In 2025, OpenAI introduced new language models designated as
o3 and
o4-mini, which according to official documentation achieve above-average results in performance tests focused on logical reasoning, programming, and scientific tasks.
However, in contrast, internal testing revealed a concerning trend: these newer models generate substantially more false or fabricated information than their predecessors (
OpenAI, 2025).
The increased rate of so-called hallucinations is a problem that can have significant consequences for the credibility and deployment of
AI systems in areas where accuracy is crucial, such as healthcare, law, or security analytics.

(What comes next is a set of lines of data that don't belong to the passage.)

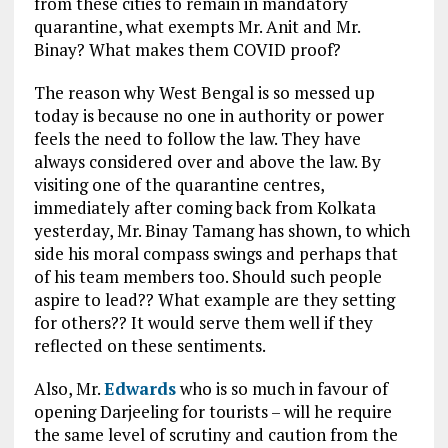
from these cities to remain in mandatory
quarantine, what exempts Mr. Anit and Mr.
Binay? What makes them COVID proof?
The reason why West Bengal is so messed up
today is because no one in authority or power
feels the need to follow the law. They have
always considered over and above the law. By
visiting one of the quarantine centres,
immediately after coming back from Kolkata
yesterday, Mr. Binay Tamang has shown, to which
side his moral compass swings and perhaps that
of his team members too. Should such people
aspire to lead?? What example are they setting
for others?? It would serve them well if they
reflected on these sentiments.
Also, Mr.
Edwards
who is so much in favour of
opening Darjeeling for tourists – will he require
the same level of scrutiny and caution from the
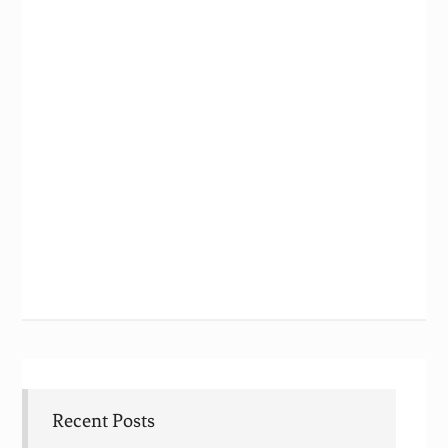
Recent Posts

Hallucination Rates in Numbers
OpenAI's internal measurements on the PersonQA benchmark showed the following comparison between different model generations:
| Model |
Hallucination Rate (%) |
| o1 |
16 |
| o3-mini |
14.8 |
| o3 |
33 |
| o4-mini |
48 |
Interestingly, the o3-mini model had a lower hallucination rate than o1, which may suggest that lower parameter capacity sometimes paradoxically contributes to greater caution when generating claims.
Another contrasting fact: the o4-mini model also achieved 68.1% success rate on the SWE-bench Verified benchmark, which is significantly more than, for example, Claude 3.7 Sonnet (62.3%) - yet o4-mini is the most prone to hallucinations.

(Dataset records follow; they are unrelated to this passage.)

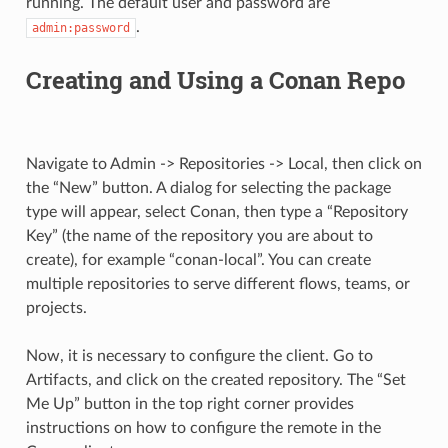
running. The default user and password are
.
admin:password
Creating and Using a Conan Repo
Navigate to Admin -> Repositories -> Local, then click on
the “New” button. A dialog for selecting the package
type will appear, select Conan, then type a “Repository
Key” (the name of the repository you are about to
create), for example “conan-local”. You can create
multiple repositories to serve different flows, teams, or
projects.
Now, it is necessary to configure the client. Go to
Artifacts, and click on the created repository. The “Set
Me Up” button in the top right corner provides
instructions on how to configure the remote in the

Why Do Models "Make Things Up"?
1. Statistical Nature of Generative AI
Models like o3 are not databases of facts but systems for predicting the next word. If the model never "saw" a given fact during training, it creates its own estimate.
This principle enables, for example, creative writing, but it is also the cause of hallucinations, especially in specialized queries.
2. Absence of Metacognition
According to research in Nature, models cannot reflect on their own uncertainty:
"The model lacks a mechanism that would allow it to label its own statement as speculation" (Li et al., 2024, Nature AI).
3. Excessive Performance Optimization
Benchmarks like GPQA or MATH are currently the dominant training target - and they don't always reflect reality. Models are therefore tuned more for performance than reliability.
Interesting Fact: Hallucinations in "Citations" and References
One of the most noticeable forms of hallucination is fabricating links to documentation or scientific articles. Models often generate credible-looking DOIs that don't actually exist.
This phenomenon is so common that it has been described as Citation Hallucination Bias (Choubey et al., 2023, arXiv).
For example, when tested by the startup Workera, the o3 model generated a link to a GitHub repository that didn't exist - and referenced a method that was never implemented.